In order to test CscB (sucrose permease), we added 150 mM of NaCl to 250 mL Erlenmeyer flasks with 50 mL of BG-11 to induce sugar production. S. elongatus PCC 7942 naturally produces sucrose to balance out the osmotic pressure caused by the extracellular salt. Additionally, we added 2 g/L of pH 8.0 HEPES buffer to prevent acidification of the media (as cscB depends on a basic environment to function). We also induced with 1 mM of IPTG after the cells had reached the mid-log phase.

The Sucrose/D-glucose Assay Kit was donated to us by Megazyme and was tested on the cyanobacteria after 1 week and then 2 weeks of IPTG induction. The cyanobacteria were spinned down at 10,000 g for ~5-10 minutes until a pellet formed, and 200 µL of their supernatant was extracted for the assay.

With the assay, the sample was mixed with both acetate buffer (negative control) and fructosidase. After incubating at 50 ℃ for 20 minutes, we added the GOPOD dye, which turns a bright pink (510 nm) when exposed to glucose. After incubating for the required time, we ran triplicates in a spectrophotometer and calculated glucose values with the calculator on Megazyme’s website.

We tested all of our samples against glucose and starch controls (0.25g/L of flour), as well as uninduced samples of cyanobacteria (which lacked NaCl and/or IPTG).

After the obtaining results, we measured the pH because CscB will not secrete sucrose in acidic conditions. Before even testing for sucrose, we noticed that the wild type culture (without antibiotics) had gotten visibly contaminated by fungus (figure 2). As such, we suspect contamination to be the major cause of our lack of results.

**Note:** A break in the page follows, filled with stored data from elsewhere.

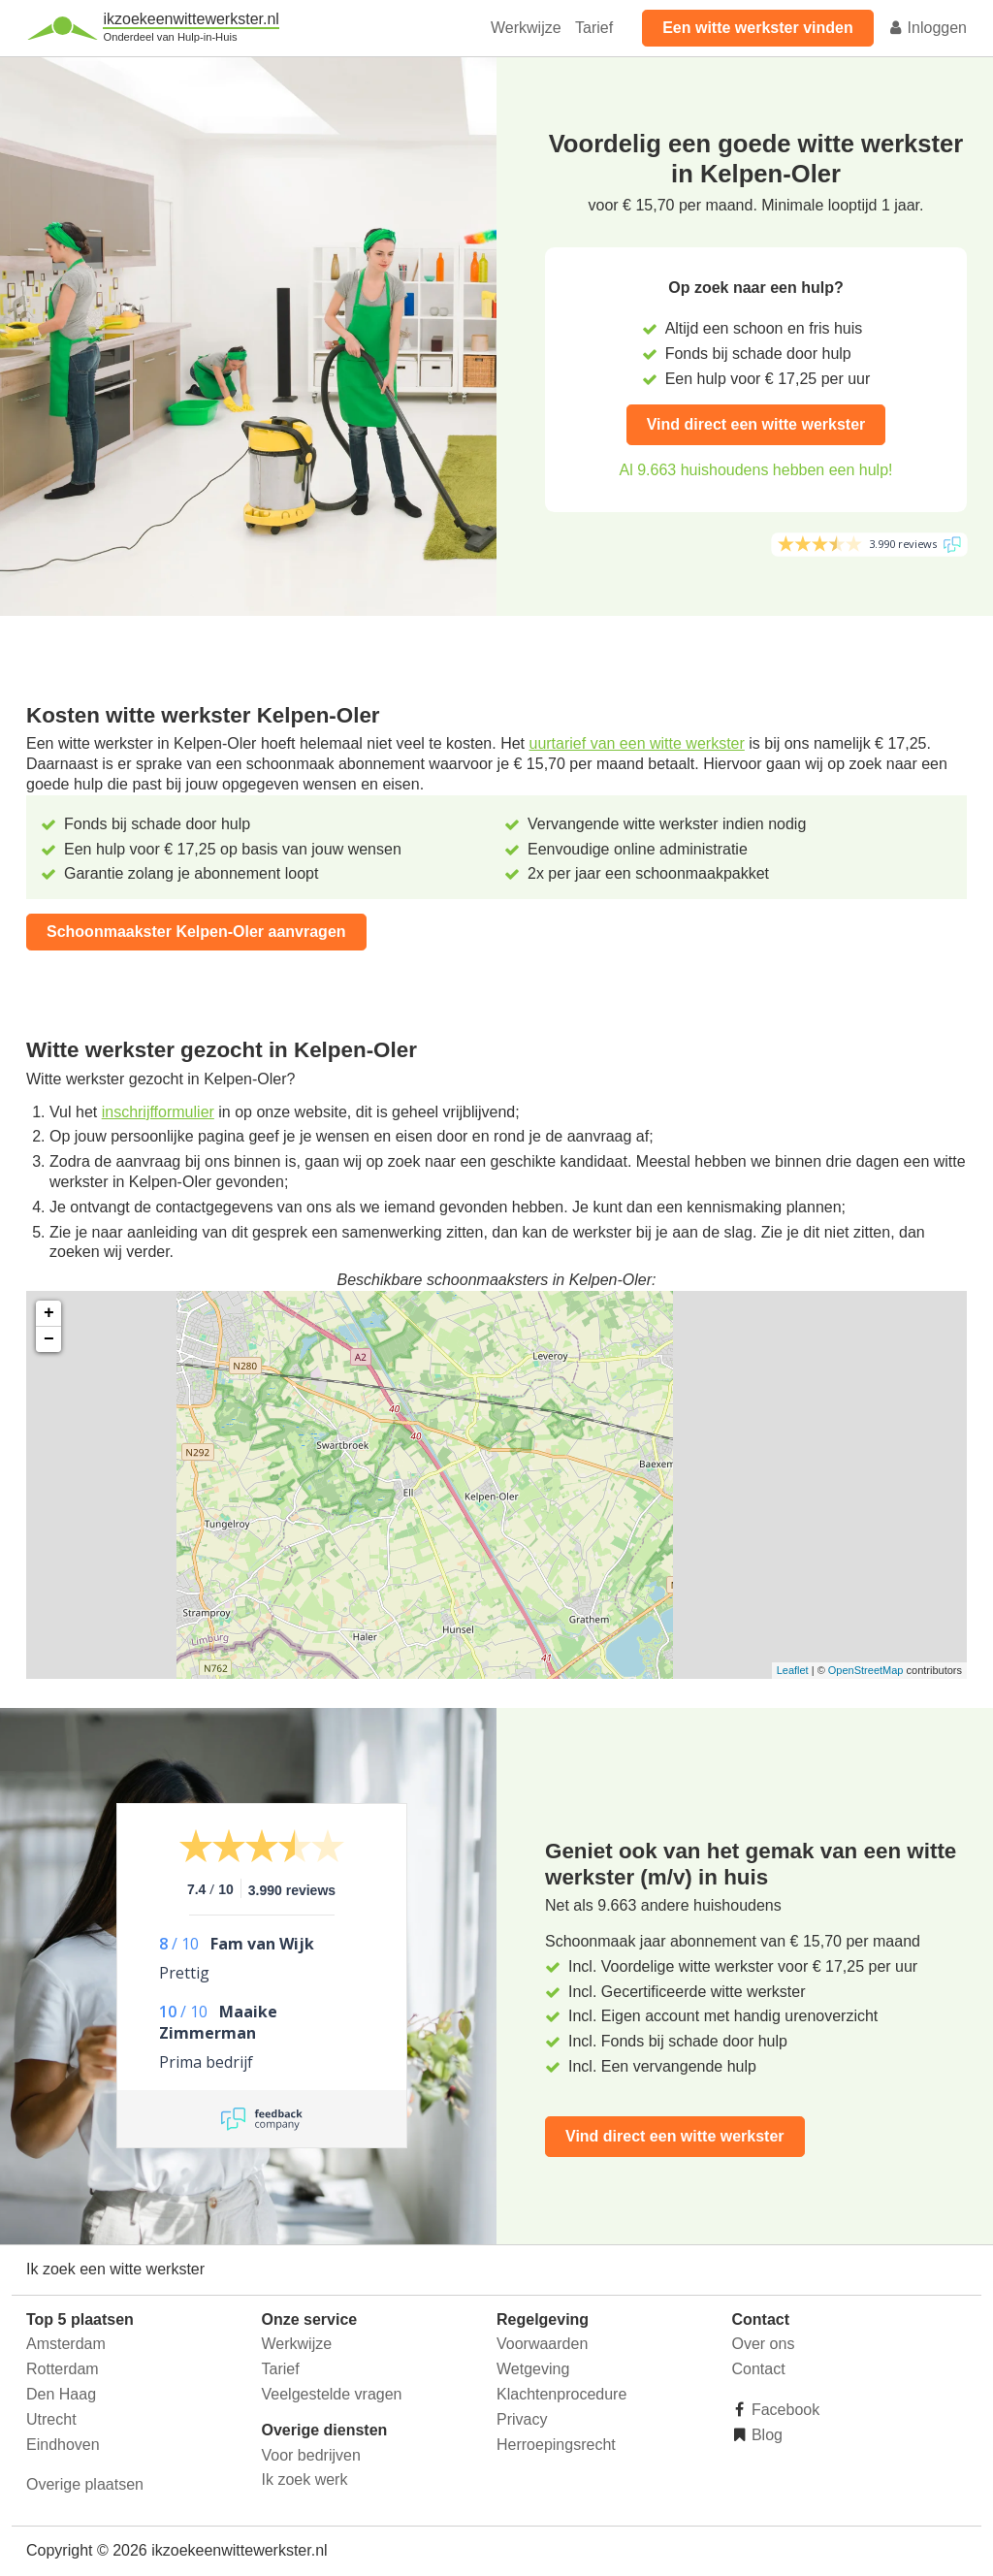  Describe the element at coordinates (793, 1670) in the screenshot. I see `Leaflet` at that location.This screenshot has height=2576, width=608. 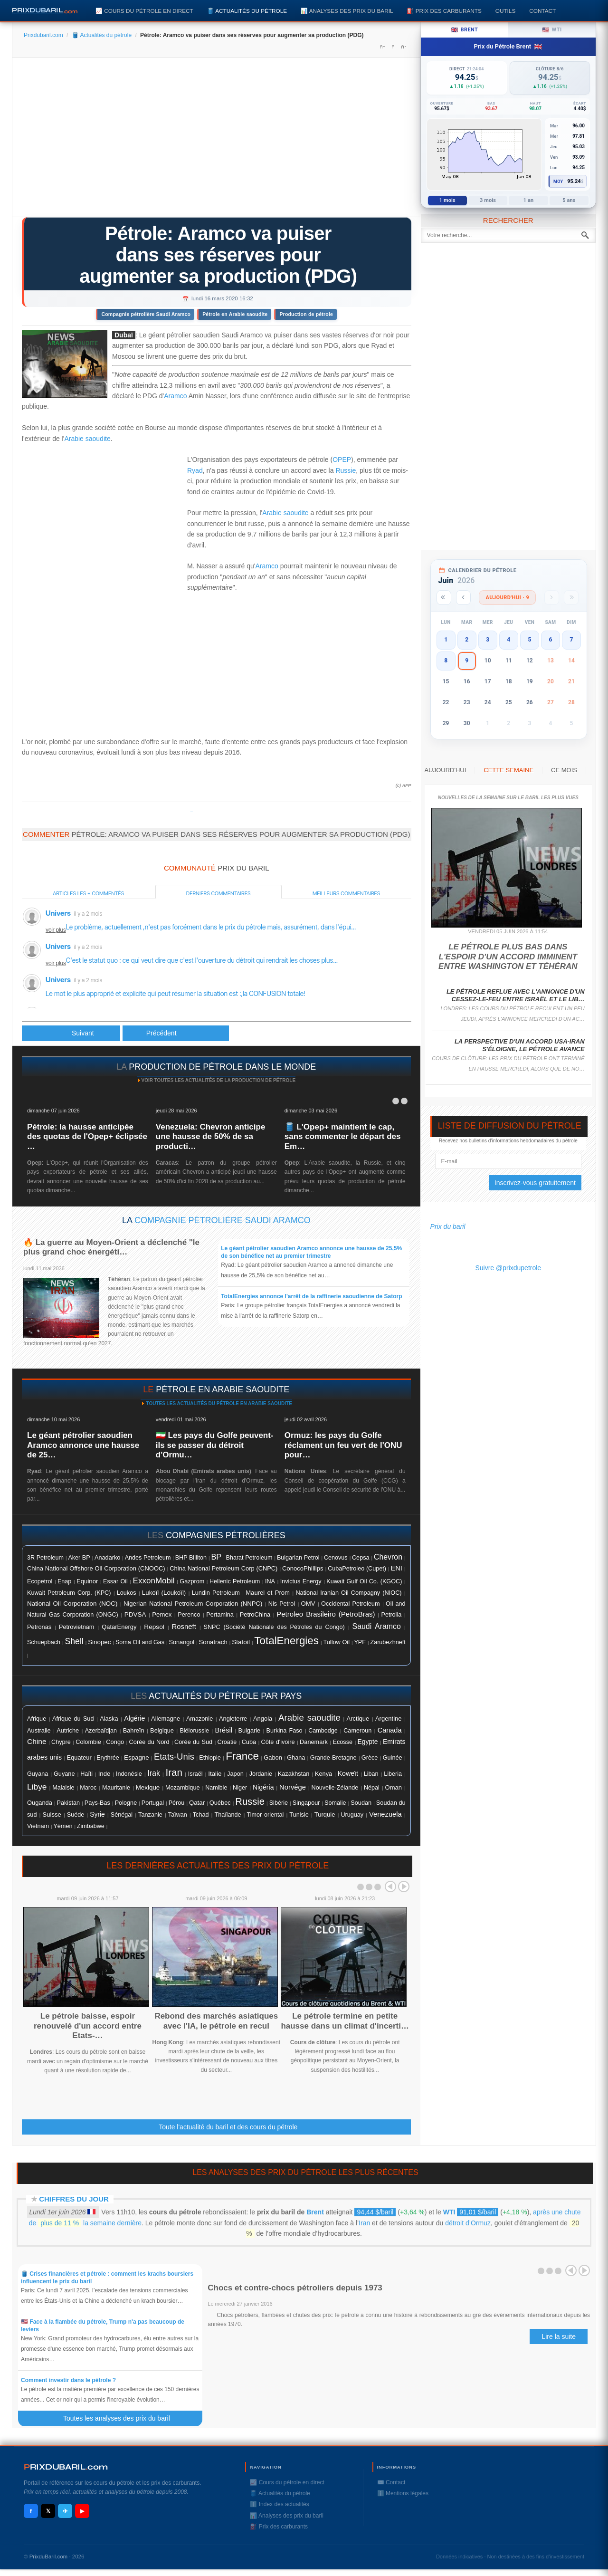 I want to click on Pertamina, so click(x=219, y=1614).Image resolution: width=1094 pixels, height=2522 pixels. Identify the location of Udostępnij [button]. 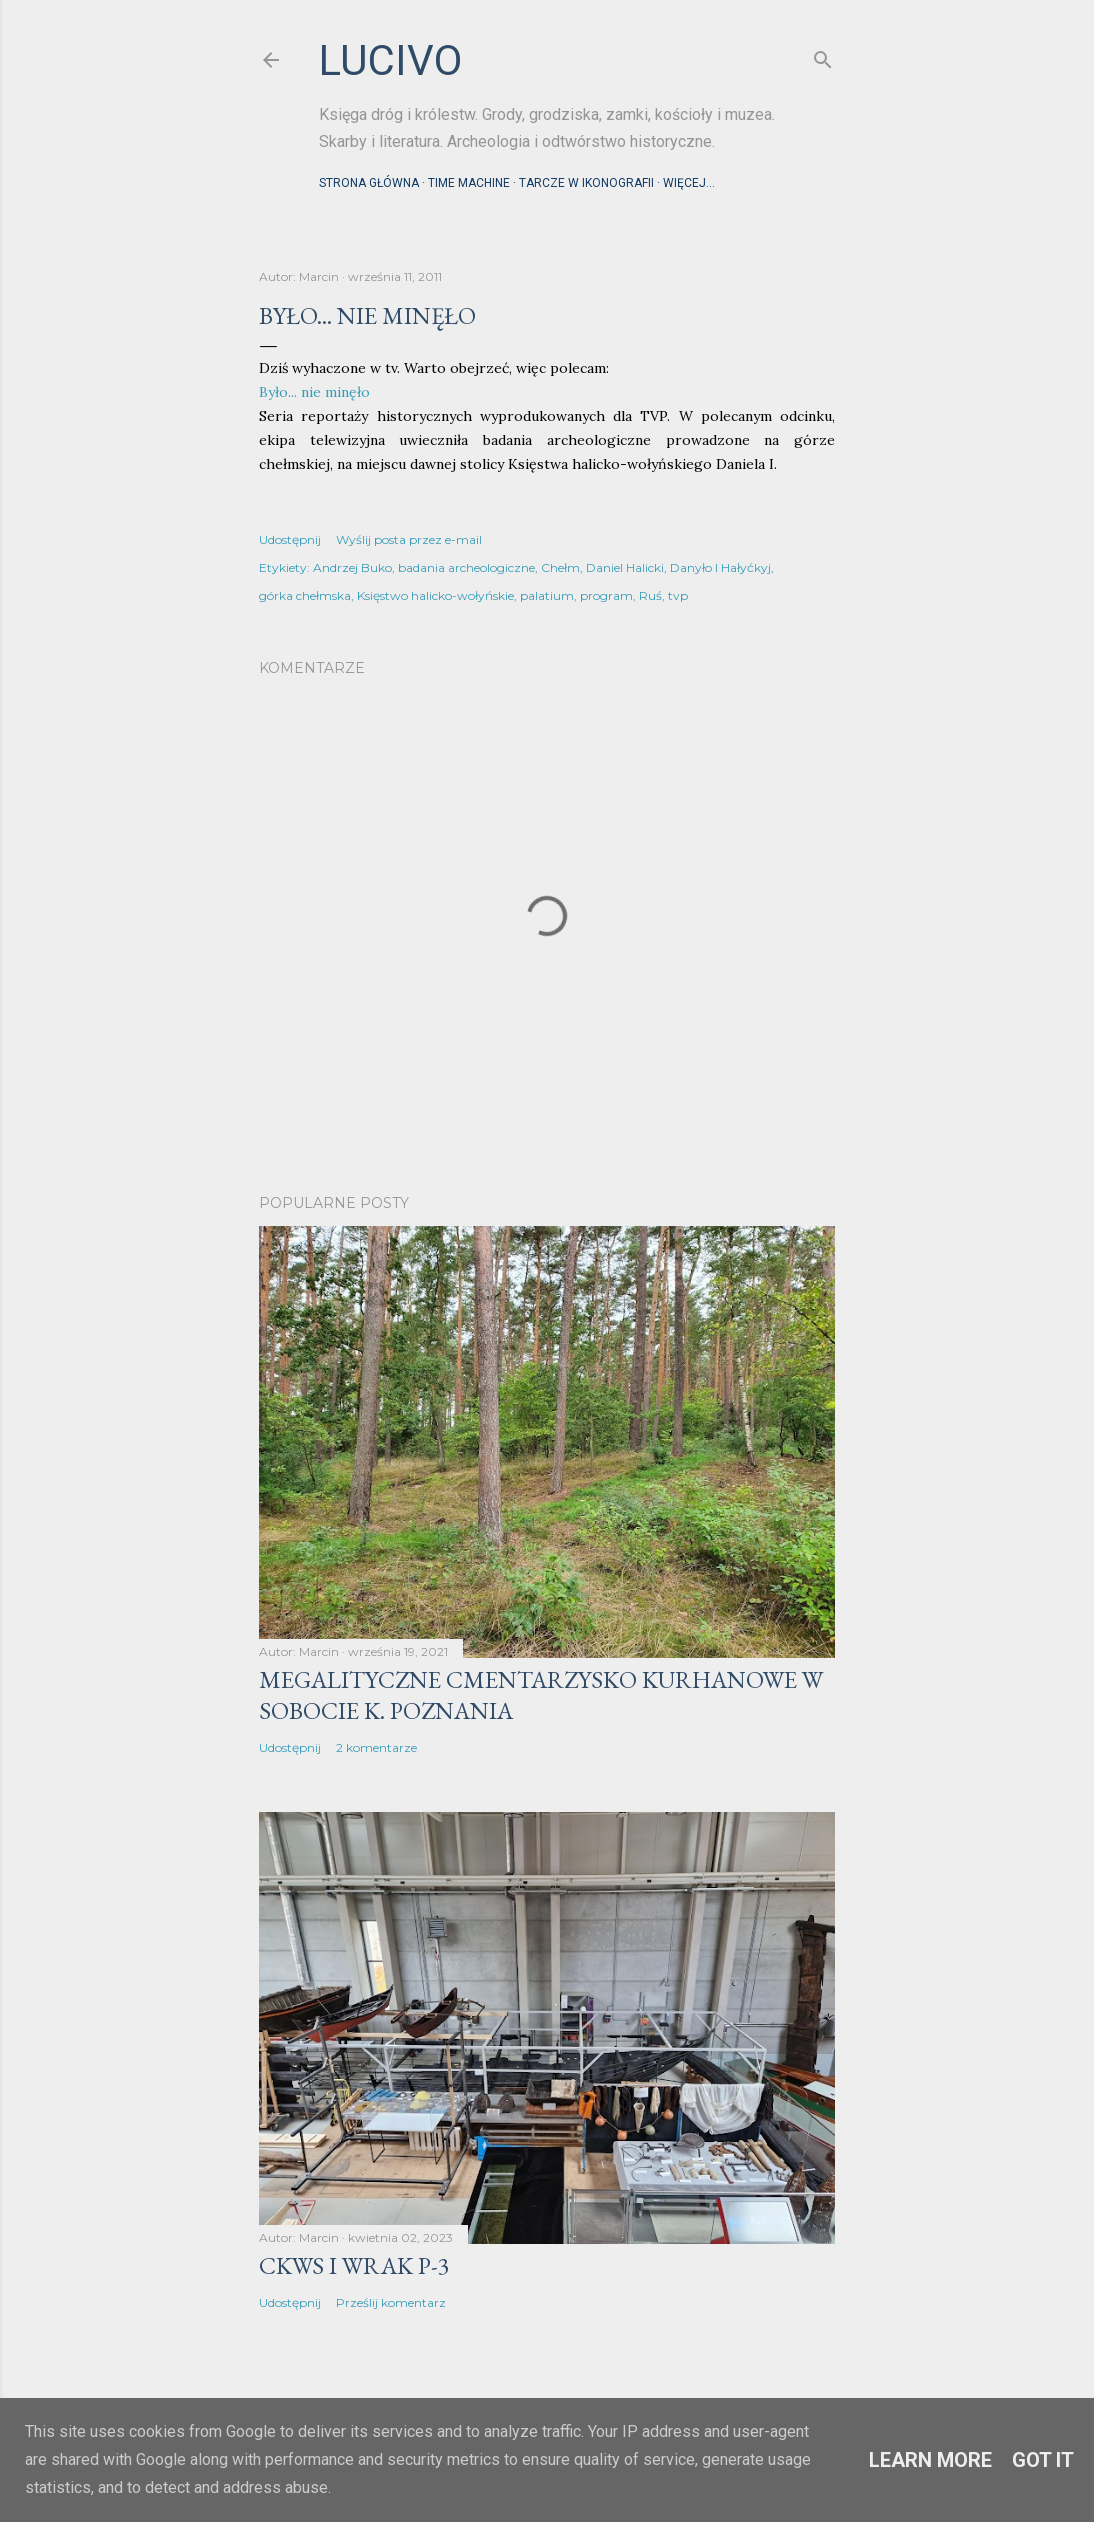
(290, 539).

Figure 1 : Wild Type induced with NaCl and possibly contaminated with mold 


Figure 2: Cyanobacterial culture contaminated by unknown species of fungus

Then, we started a new round of testing, with and without added antibiotics. We conducted the sucrose assay as before, except the cultures with antibiotics were supplied with 10 µL spectinomycin and 10 µL streptomycin. The cultures we measured sucrose for are:

#1 = cscB #3 150 mM NaCl 1 mM IPTG 10 uM Spec 10 uM Strep 25 ℃

#2 = cscB #2 150 mM NaCl 1 mM IPTG 10 uM Spec 10 uM Strep 25 ℃

#3 = cscB #2 0 mM NaCl 1 mM IPTG 33 ℃

#4 = cscB #2 150 mM NaCl 1 mM IPTG 33 ℃

#5 = cscB #2 150 mM NaCl 33 ℃

#6 = cscB #4 #1 150 mM NaCl 1 mM IPTG 10 uM Spec 10 uM Strep 33 ℃

#7 = cscB #4 150 mM NaCl 1 mM IPTG 10 uM Spec 10 uM Strep 33 ℃

#8 = cscB #2 150 mM NaCl 1 mM IPTG 10 uM Spec 10 uM Strep 33 ℃

#9 = cscB #4 #2 150 mM NaCl 1 mM IPTG 33 ℃

Luciferase Promoters

In order to test the expression of our promoters, cpc, cpc560, idiA, psbA2, (which were incorporated into Dr. Susan Golden’s vector pAM1414 using Gibson assembly), we conducted luciferase experiments. Following Dr. Golden’s procedure, we added 5 µL of decanal to 95 µL of cyanobacteria in each well to induce expression. The decanal acted as a substrate for the bacterial luciferase enzyme, but due to the toxicity, the cells ended up dying, so the data obtained represents the end static expression. For the standard expression experiments for nighttime and daytime, we plated 95 µL of cyanobacteria into a 96 well plate, added 5 µL of decanal, parafilmed the edges and left the plate for 15 minutes before measuring the luminescence in a plate reader. For the high light experiment to psbA2 promoter, we plated 95 µL of cyanobacteria to half of the wells and put them under at least 500 µE of high light in our incubator for 1 hour. Then, we added 95 µL of cyanobacteria not exposed to high light to the other half of the wells and added 5 µL of decanal to all of the wells. Then, we placed the well plate in a plate reader and measured the luminescence. For the iron repressible experiment to idiA promoter, we plated 95 µL of cyanobacteria to half of the wells and exposed them to 2.3 mM of 2,2 dipyridyl (iron chelating agent) for one hour. Then, we added 95 µL of cyanobacteria not exposed to then iron chelating agent to the other half of the wells and added 5 µL of decanal to all of the wells. We placed the well plate in a plate reader and measured the luminescence.